• [Try it] Collect every line in the records below that contains the word "Janeiro".

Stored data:
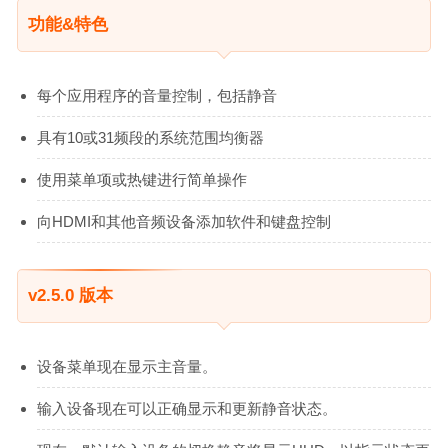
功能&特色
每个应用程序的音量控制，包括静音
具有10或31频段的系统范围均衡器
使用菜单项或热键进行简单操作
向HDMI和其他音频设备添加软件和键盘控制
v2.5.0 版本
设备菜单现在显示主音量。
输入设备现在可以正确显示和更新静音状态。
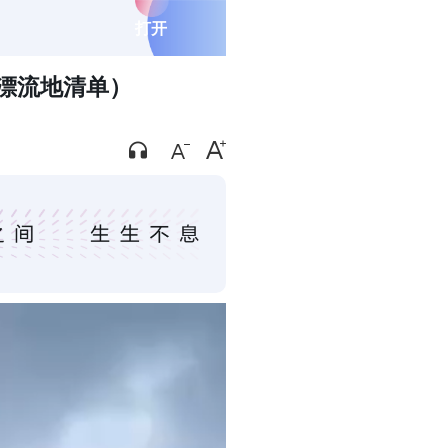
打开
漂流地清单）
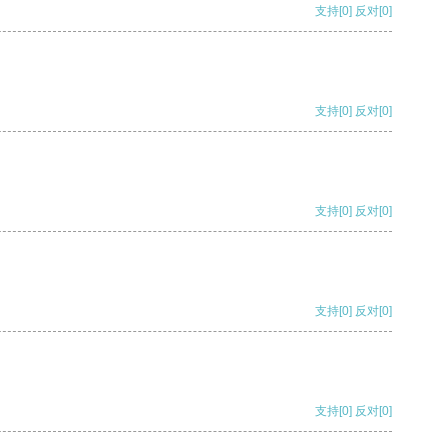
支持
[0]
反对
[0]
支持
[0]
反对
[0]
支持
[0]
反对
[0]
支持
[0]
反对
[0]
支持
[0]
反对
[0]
* * *
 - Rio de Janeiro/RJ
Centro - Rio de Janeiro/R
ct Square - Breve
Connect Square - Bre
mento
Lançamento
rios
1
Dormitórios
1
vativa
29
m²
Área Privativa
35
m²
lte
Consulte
---
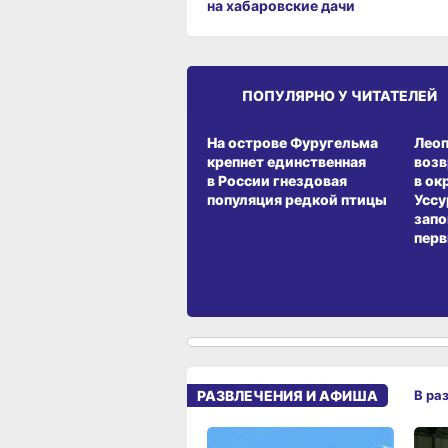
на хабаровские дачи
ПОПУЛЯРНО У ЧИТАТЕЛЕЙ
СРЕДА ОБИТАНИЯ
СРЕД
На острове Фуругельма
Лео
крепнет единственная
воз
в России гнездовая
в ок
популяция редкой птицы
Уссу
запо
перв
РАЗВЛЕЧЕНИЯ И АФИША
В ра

• [Result of the exercise]
 - Rio de Janeiro/RJ
Centro - Rio de Janeiro/R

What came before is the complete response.